### Assigned task:
From the first line to the last, restate the data exactly, leaving out the images.

****************************************

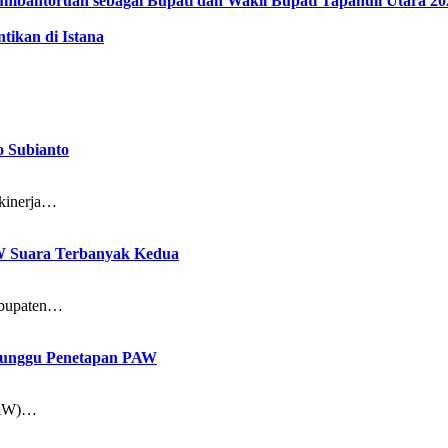
 Lumbantoruan sebagai Bupati dan Wakil Bupati Tapanuli Utara 2
tikan di Istana
o Subianto
kinerja…
AW Suara Terbanyak Kedua
bupaten…
enunggu Penetapan PAW
PAW)…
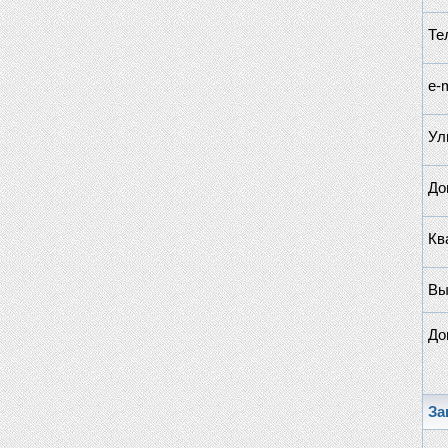
Те
e-m
Ул
До
Кв
Вы
До
За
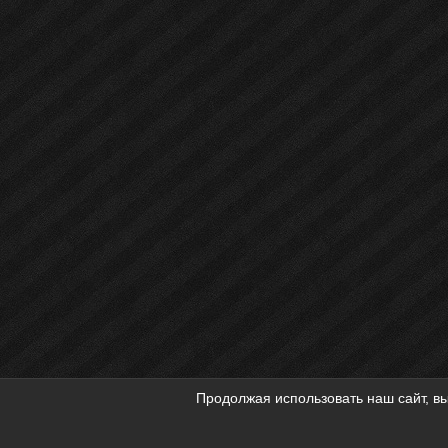
Продолжая использовать наш сайт, вы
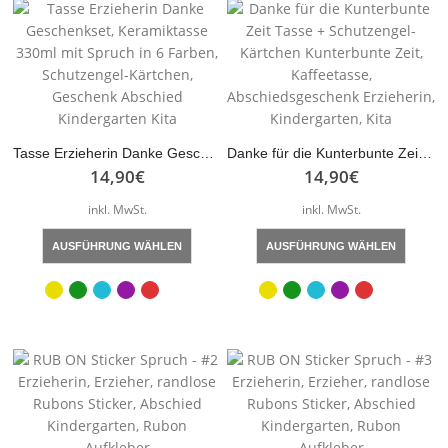
Tasse Erzieherin Danke Geschenkset, Keramiktasse 330ml mit Spruch in 6 Farben, Schutzengel-Kärtchen, Geschenk Abschied Kindergarten Kita
Danke für die Kunterbunte Zeit Tasse + Schutzengel-Kärtchen Kunterbunte Zeit, Kaffeetasse, Abschiedsgeschenk Erzieherin, Kindergarten, Kita
14,90
€
14,90
€
inkl. MwSt.
inkl. MwSt.
Dieses
Dieses
AUSFÜHRUNG WÄHLEN
AUSFÜHRUNG WÄHLEN
Produkt
Produk
weist
weist
mehrere
mehre
Varianten
Varian
auf.
auf.
Die
Die
Optionen
Optio
können
könne
auf
auf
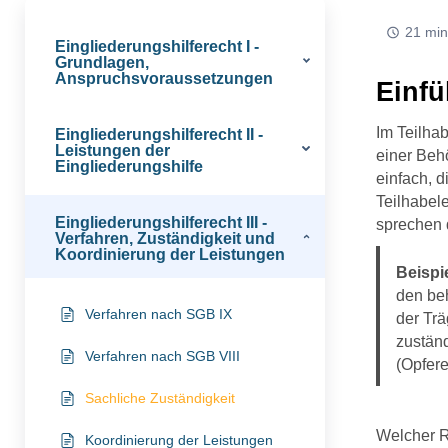
21 min
Eingliederungshilferecht I -
Grundlagen,
Anspruchsvoraussetzungen
Einf
Im Teilhab
Eingliederungshilferecht II -
Leistungen der
einer Behö
Eingliederungshilfe
einfach, d
Teilhabel
Eingliederungshilferecht III -
sprechen 
Verfahren, Zuständigkeit und
Koordinierung der Leistungen
Beispie
den beh
Verfahren nach SGB IX
der Trä
zuständ
Verfahren nach SGB VIII
(Opfere
Sachliche Zuständigkeit
Welcher Re
Koordinierung der Leistungen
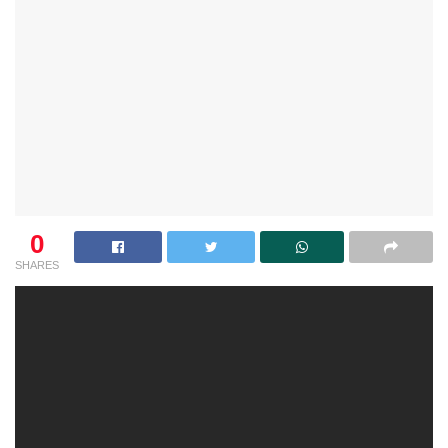
0
SHARES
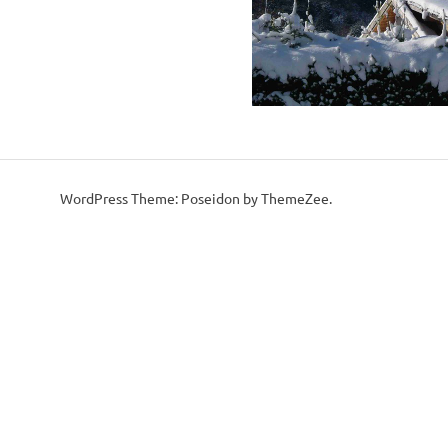
WordPress Theme: Poseidon by ThemeZee.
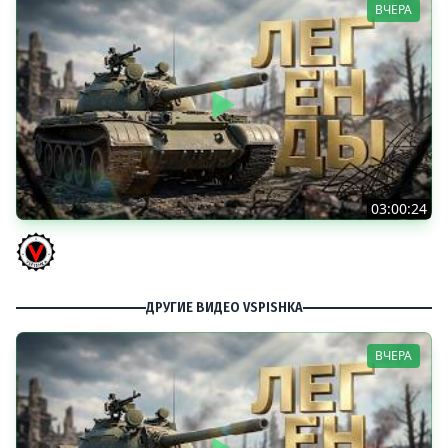
ВЧЕРА
03:00:24
ЛЕГЕНДАРНЫЕ ПРЕМИУМ ТАНКИ. Бориска, КВ-5 и другие
Vspishka
ДРУГИЕ ВИДЕО VSPISHKA
ВЧЕРА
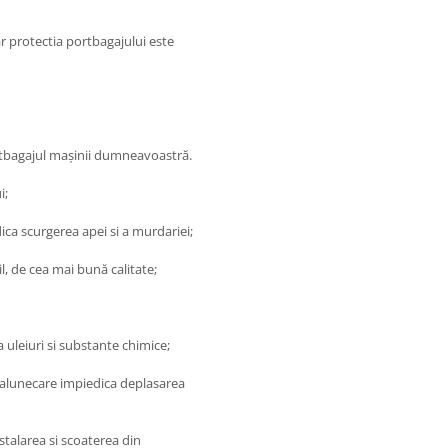
r protectia portbagajului este
ortbagajul maşinii dumneavoastră.
i;
ica scurgerea apei si a murdariei;
il, de cea mai bună calitate;
a uleiuri si substante chimice;
ti-alunecare impiedica deplasarea
nstalarea si scoaterea din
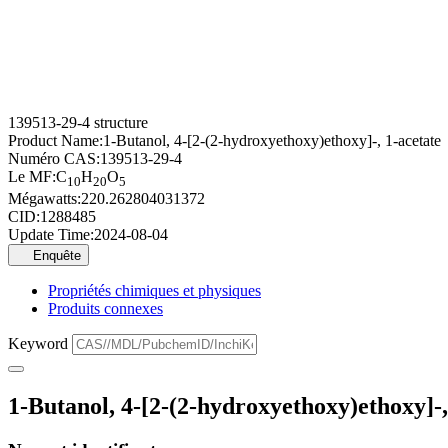
139513-29-4 structure
Product Name:
1-Butanol, 4-[2-(2-hydroxyethoxy)ethoxy]-, 1-acetate
Numéro CAS:
139513-29-4
Le MF:
C
H
O
10
20
5
Mégawatts:
220.262804031372
CID:
1288485
Update Time:
2024-08-04
Enquête
Propriétés chimiques et physiques
Produits connexes
Keyword
1-Butanol, 4-[2-(2-hydroxyethoxy)ethoxy]-,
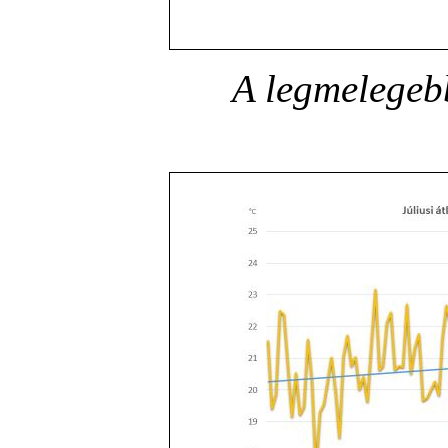
A legmelegeb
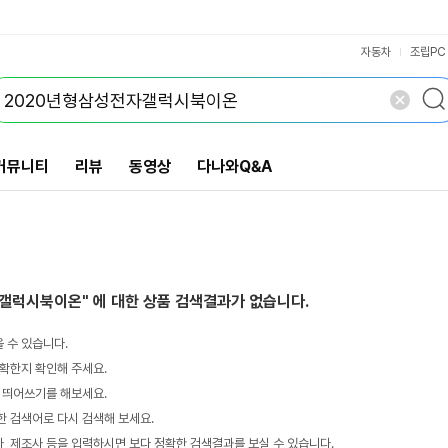
VS검색
개 담김
삭제
검색
자동차
조립PC
커뮤니티
리뷰
동영상
다나와Q&A
자갤럭시북이온"
에 대한 상품 검색결과가 없습니다.
 수 있습니다.
확한지 확인해 주세요.
 띄어쓰기를 해보세요.
 검색어로 다시 검색해 보세요.
 제조사 등을 입력하시면 보다 정확한 검색결과를 보실 수 있습니다.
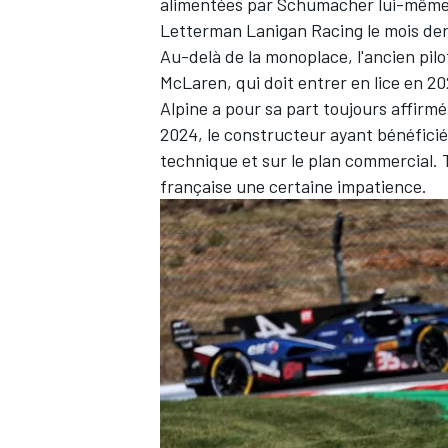
alimentées par Schumacher lui-même, 
Letterman Lanigan Racing le mois de
Au-delà de la monoplace, l'ancien pil
McLaren, qui doit entrer en lice en 2
Alpine a pour sa part toujours affirm
2024, le constructeur ayant bénéficié
technique et sur le plan commercial. 
française une certaine impatience.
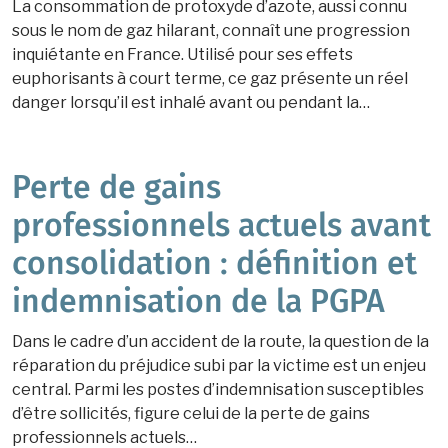
La consommation de protoxyde d’azote, aussi connu
sous le nom de gaz hilarant, connaît une progression
inquiétante en France. Utilisé pour ses effets
euphorisants à court terme, ce gaz présente un réel
danger lorsqu’il est inhalé avant ou pendant la…
Perte de gains
professionnels actuels avant
consolidation : définition et
indemnisation de la PGPA
Dans le cadre d’un accident de la route, la question de la
réparation du préjudice subi par la victime est un enjeu
central. Parmi les postes d’indemnisation susceptibles
d’être sollicités, figure celui de la perte de gains
professionnels actuels…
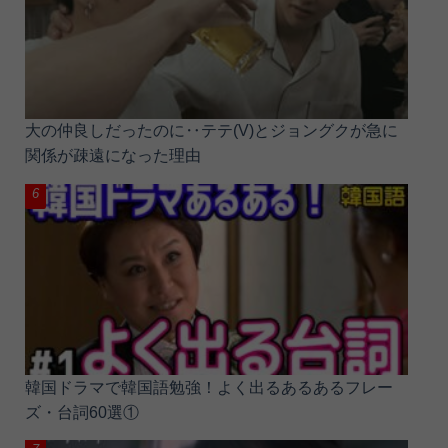
大の仲良しだったのに‥テテ(V)とジョングクが急に
関係が疎遠になった理由
韓国ドラマで韓国語勉強！よく出るあるあるフレー
ズ・台詞60選①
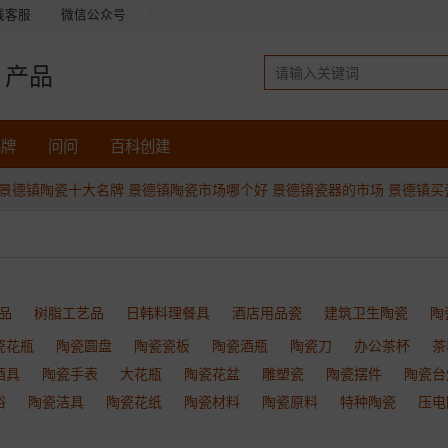
线客服
微信公众号
产品
品牌
问问
百科创建
景德镇陶瓷十大名牌
景德镇陶瓷市场哪个好
景德镇瓷器的市场
景德镇买
品
树脂工艺品
日韩料理餐具
酒店用品瓷
建筑卫生陶瓷
陶
瓷花瓶
陶瓷圆盘
陶瓷瓷板
陶瓷酒瓶
陶瓷刀
办公茶杯
茶
酒具
陶瓷手表
大花瓶
陶瓷花盆
雕塑瓷
陶瓷摆件
陶瓷台
浴
陶瓷洁具
陶瓷花纸
陶瓷材料
陶瓷原料
特种陶瓷
压电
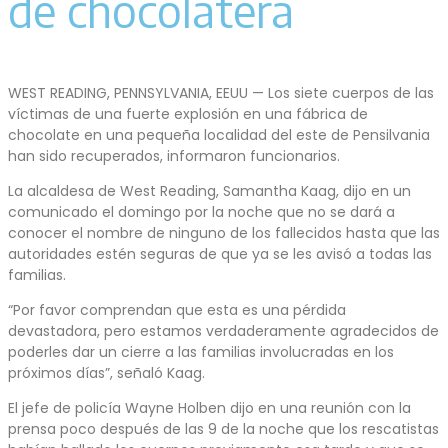
de chocolatera
WEST READING, PENNSYLVANIA, EEUU — Los siete cuerpos de las
víctimas de una fuerte explosión en una fábrica de
chocolate en una pequeña localidad del este de Pensilvania
han sido recuperados, informaron funcionarios.
La alcaldesa de West Reading, Samantha Kaag, dijo en un
comunicado el domingo por la noche que no se dará a
conocer el nombre de ninguno de los fallecidos hasta que las
autoridades estén seguras de que ya se les avisó a todas las
familias.
“Por favor comprendan que esta es una pérdida
devastadora, pero estamos verdaderamente agradecidos de
poderles dar un cierre a las familias involucradas en los
próximos días”, señaló Kaag.
El jefe de policía Wayne Holben dijo en una reunión con la
prensa poco después de las 9 de la noche que los rescatistas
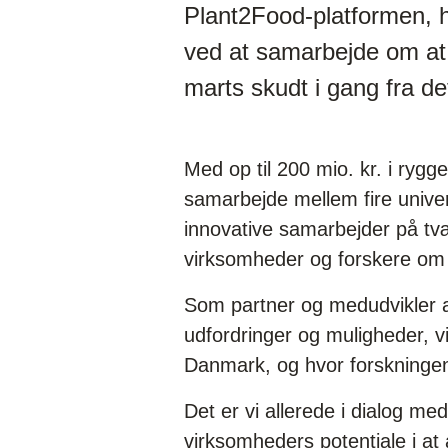
Plant2Food-platformen, h
ved at samarbejde om at 
marts skudt i gang fra d
Med op til 200 mio. kr. i ryg
samarbejde mellem fire unive
innovative samarbejder på t
virksomheder og forskere om 
Som partner og medudvikler af
udfordringer og muligheder, v
Danmark, og hvor forskningen
Det er vi allerede i dialog m
virksomheders potentiale i at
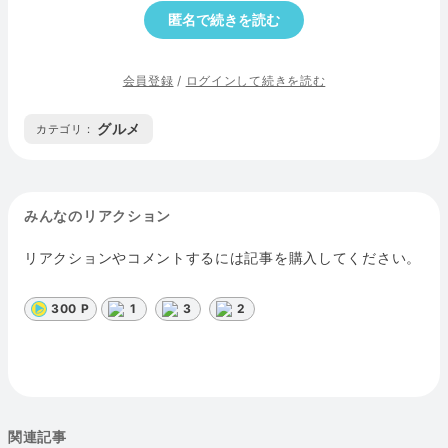
匿名で続きを読む
会員登録
/
ログインして続きを読む
グルメ
カテゴリ :
みんなのリアクション
リアクションやコメントするには記事を購入してください。
300 P
1
3
2
関連記事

****************************************

### Task answer:
 Lumbantoruan sebagai Bupati dan Wakil Bupati Tapanuli Utara 2
tikan di Istana
o Subianto
kinerja…
AW Suara Terbanyak Kedua
bupaten…
enunggu Penetapan PAW
PAW)…
Те
e-m
Ул
До
Кв
Вы
До
За
Продолжая использовать наш сайт, вы
Tasse Erzieherin Danke Geschenkset, Keramiktasse 330ml mit Spruch in 6 Farben, Schutzengel-Kärtchen, Geschenk Abschied Kindergarten Kita
Danke für die Kunterbunte Zeit Tasse + Schutzengel-Kärtchen Kunterbunte Zeit, Kaffeetasse, Abschiedsgeschenk Erzieherin, Kindergarten, Kita
14,90
€
14,90
€
inkl. MwSt.
inkl. MwSt.
Dieses
Dieses
AUSFÜHRUNG WÄHLEN
AUSFÜHRUNG WÄHLEN
Produkt
Produk
weist
weist
mehrere
mehre
Varianten
Varian
auf.
auf.
Die
Die
Optionen
Optio
können
könne
auf
auf
21 min
Eingliederungshilferecht I -
Grundlagen,
Anspruchsvoraussetzungen
Einf
Im Teilhab
Eingliederungshilferecht II -
Leistungen der
einer Behö
Eingliederungshilfe
einfach, d
Teilhabel
Eingliederungshilferecht III -
sprechen 
Verfahren, Zuständigkeit und
Koordinierung der Leistungen
Beispie
den beh
Verfahren nach SGB IX
der Trä
zuständ
Verfahren nach SGB VIII
(Opfere
Sachliche Zuständigkeit
Welcher Re
Koordinierung der Leistungen
0
SHARES
WordPress Theme: Poseidon by ThemeZee.
ВЧЕРА
03:00:24
ЛЕГЕНДАРНЫЕ ПРЕМИУМ ТАНКИ. Бориска, КВ-5 и другие
Vspishka
ДРУГИЕ ВИДЕО VSPISHKA
ВЧЕРА
r protectia portbagajului este
ortbagajul maşinii dumneavoastră.
i;
ica scurgerea apei si a murdariei;
il, de cea mai bună calitate;
a uleiuri si substante chimice;
ti-alunecare impiedica deplasarea
nstalarea si scoaterea din
139513-29-4 structure
Product Name:
1-Butanol, 4-[2-(2-hydroxyethoxy)ethoxy]-, 1-acetate
Numéro CAS:
139513-29-4
Le MF:
C
H
O
10
20
5
Mégawatts:
220.262804031372
CID:
1288485
Update Time:
2024-08-04
Enquête
Propriétés chimiques et physiques
Produits connexes
Keyword
1-Butanol, 4-[2-(2-hydroxyethoxy)ethoxy]-,
A legmelegeb
VS검색
개 담김
삭제
검색
자동차
조립PC
커뮤니티
리뷰
동영상
다나와Q&A
자갤럭시북이온"
에 대한 상품 검색결과가 없습니다.
 수 있습니다.
확한지 확인해 주세요.
 띄어쓰기를 해보세요.
 검색어로 다시 검색해 보세요.
 제조사 등을 입력하시면 보다 정확한 검색결과를 보실 수 있습니다.
alimentées par Schumacher lui-même, 
Letterman Lanigan Racing le mois de
Au-delà de la monoplace, l'ancien pil
McLaren, qui doit entrer en lice en 2
Alpine a pour sa part toujours affirm
2024, le constructeur ayant bénéficié
technique et sur le plan commercial. 
française une certaine impatience.
La consommation de protoxyde d’azote, aussi connu
sous le nom de gaz hilarant, connaît une progression
inquiétante en France. Utilisé pour ses effets
euphorisants à court terme, ce gaz présente un réel
danger lorsqu’il est inhalé avant ou pendant la…
Perte de gains
professionnels actuels avant
consolidation : définition et
indemnisation de la PGPA
Dans le cadre d’un accident de la route, la question de la
réparation du préjudice subi par la victime est un enjeu
central. Parmi les postes d’indemnisation susceptibles
d’être sollicités, figure celui de la perte de gains
professionnels actuels…
大の仲良しだったのに‥テテ(V)とジョングクが急に
関係が疎遠になった理由
韓国ドラマで韓国語勉強！よく出るあるあるフレー
ズ・台詞60選①
线客服
微信公众号
产品
品牌
问问
百科创建
景德镇陶瓷十大名牌
景德镇陶瓷市场哪个好
景德镇瓷器的市场
景德镇买
品
树脂工艺品
日韩料理餐具
酒店用品瓷
建筑卫生陶瓷
陶
瓷花瓶
陶瓷圆盘
陶瓷瓷板
陶瓷酒瓶
陶瓷刀
办公茶杯
茶
酒具
陶瓷手表
大花瓶
陶瓷花盆
雕塑瓷
陶瓷摆件
陶瓷台
浴
陶瓷洁具
陶瓷花纸
陶瓷材料
陶瓷原料
特种陶瓷
压电
de chocolatera
WEST READING, PENNSYLVANIA, EEUU — Los siete cuerpos de las
víctimas de una fuerte explosión en una fábrica de
chocolate en una pequeña localidad del este de Pensilvania
han sido recuperados, informaron funcionarios.
La alcaldesa de West Reading, Samantha Kaag, dijo en un
comunicado el domingo por la noche que no se dará a
conocer el nombre de ninguno de los fallecidos hasta que las
autoridades estén seguras de que ya se les avisó a todas las
familias.
“Por favor comprendan que esta es una pérdida
devastadora, pero estamos verdaderamente agradecidos de
poderles dar un cierre a las familias involucradas en los
próximos días”, señaló Kaag.
El jefe de policía Wayne Holben dijo en una reunión con la
prensa poco después de las 9 de la noche que los rescatistas
Plant2Food-platformen, h
ved at samarbejde om at 
marts skudt i gang fra d
Med op til 200 mio. kr. i ryg
samarbejde mellem fire unive
innovative samarbejder på t
virksomheder og forskere om 
Som partner og medudvikler af
udfordringer og muligheder, v
Danmark, og hvor forskningen
Det er vi allerede i dialog m
virksomheders potentiale i at
匿名で続きを読む
会員登録
/
ログインして続きを読む
グルメ
カテゴリ :
みんなのリアクション
リアクションやコメントするには記事を購入してください。
300 P
1
3
2
関連記事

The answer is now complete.